We had been eyeing the Mordax DATA for a while, and finally pulled the trigger. It’s exciting to read every single output side-by-side on the Liquid TV. It feels like we essentially know nothing about this video synthesis (which is more or less true) all over again trying to understand it by waveform.
We’ll be posting example pictures pairing the DATA with the Liquid TV, and explaining the signal chain displayed. It’s helping us out a lot, and we figured it might make sense to other people even without seeing the display in person. We’d be excited to have anyone else’s oscilloscope demonstrations posted here too.

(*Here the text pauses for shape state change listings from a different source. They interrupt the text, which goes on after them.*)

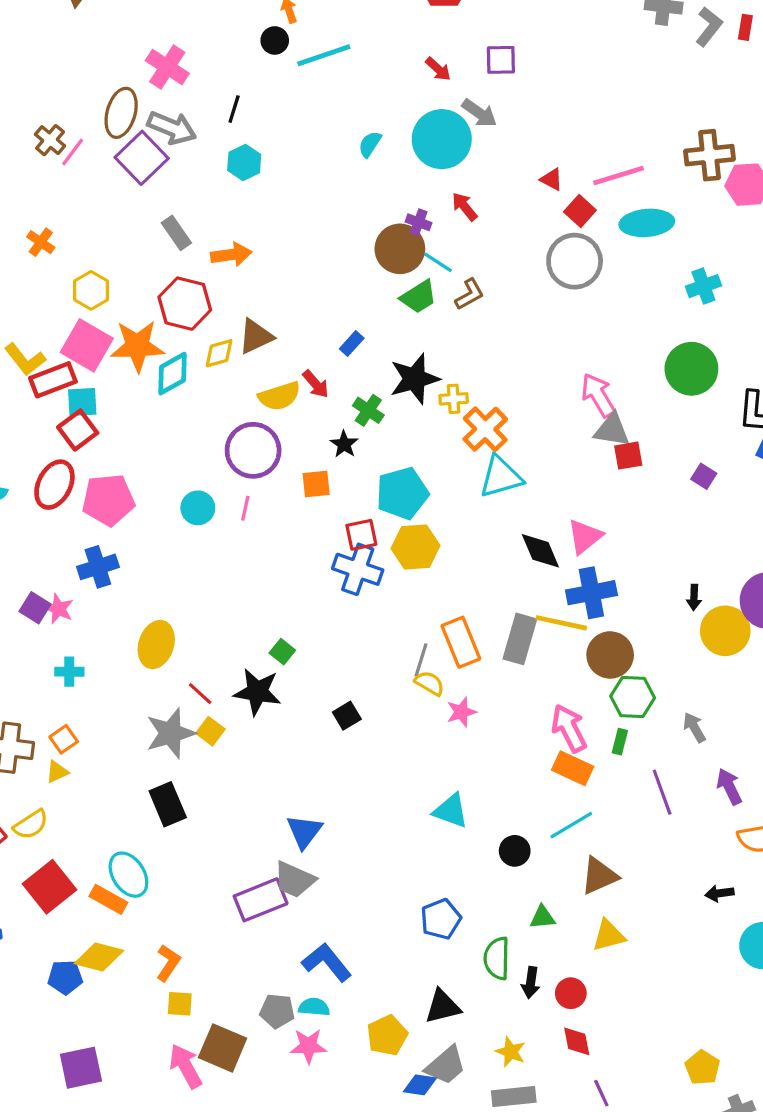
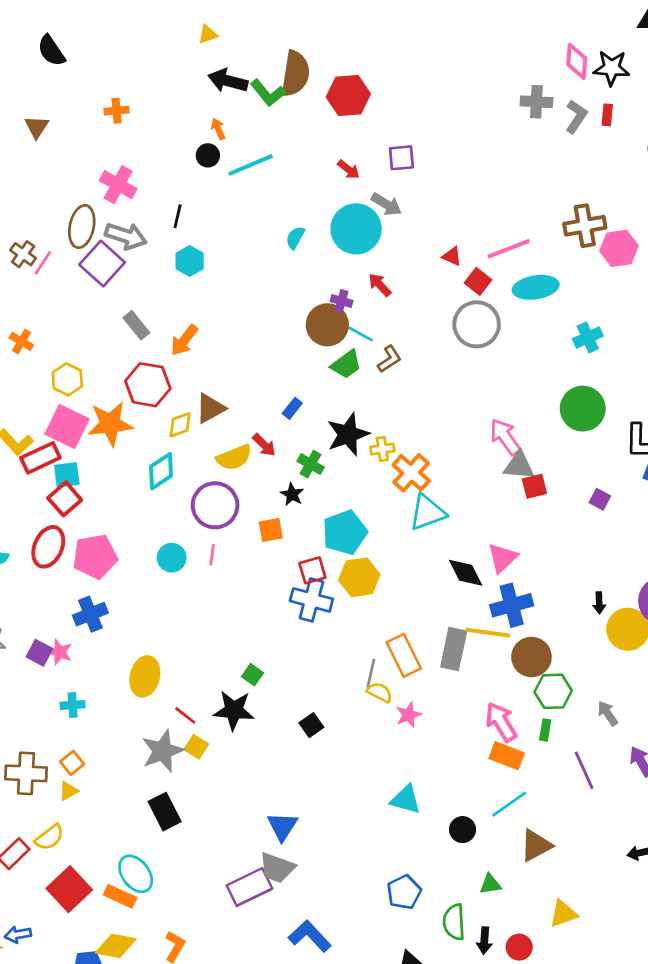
orange arrow: (231, 255) -> (184, 340), turned 140
cyan diamond: (173, 374) -> (161, 471), moved
yellow triangle: (609, 935) -> (563, 914), moved

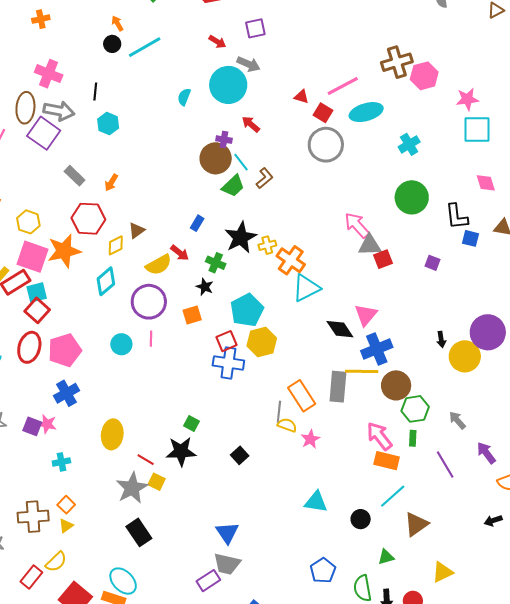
cyan line: (361, 334) -> (241, 162), turned 30
orange arrow: (184, 340) -> (111, 183), size x0.7
brown triangle: (210, 408) -> (137, 231), size x0.7
purple rectangle: (249, 887) -> (208, 581), size x0.7

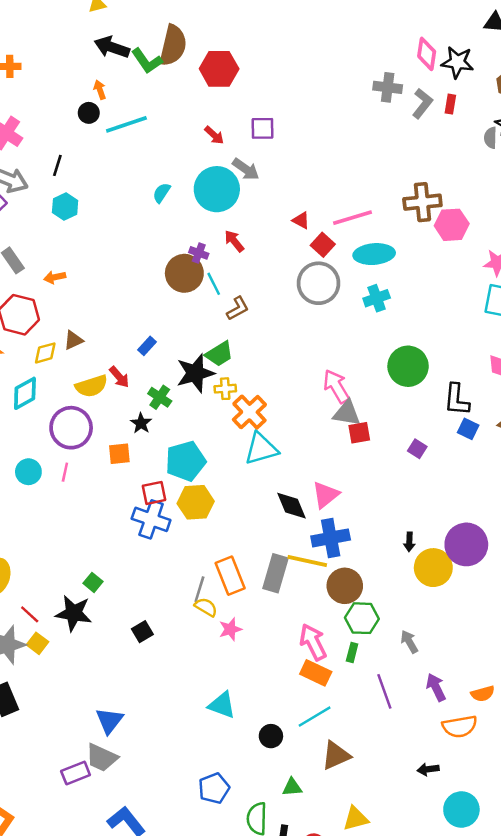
cyan cross: (409, 144) -> (377, 298), moved
orange arrow: (111, 183) -> (55, 277), turned 36
green trapezoid: (233, 186) -> (219, 354), moved

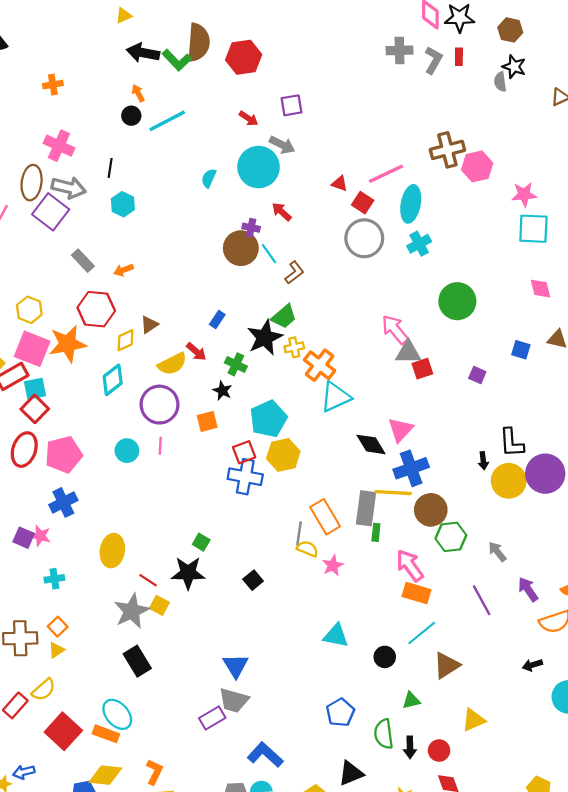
cyan ellipse: (374, 254) -> (411, 204), turned -66
black L-shape: (457, 400) -> (512, 443), moved
purple circle: (466, 544) -> (545, 474), moved
green rectangle: (352, 652) -> (376, 532), moved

I’m sure a lot of people passing through already get it, but for new DATA users, here are some guidelines:
The LZX system displays best in 0.5V resolution.
At the lowest time resolution (50us), you can see about 15 scan lines at a time.
Works well with Range 4 Prismatic Ray
(525 lines make one frame every 1/30sec)
If you want to approximate one frame as the width of your display, use 50ms time resolution.
Two Range 4 Prismatic Rays, one signal of higher amplitude (Red) subtracted from the other (Green) through the Bridge Mixer. The Green signal is displayed on Liquid TV.
For the price of the Mordax Data, you could get a Rigol oscilloscope that has good enough bandwidth and resolution to see a single video line at a time. The Rigol would be better for DIY electronics, too. That said, the Mordax Data is a great tool for eurorack audio, and as you’ve shown, somewhat useful for video.
If you want to start Phase mode with quadrature-like spacing identical to quadrature mode (in order to produce a quadrature signal while modifying the phase of independent waves), start with sliders 2-4 @ 270, 180, and 90 respectively.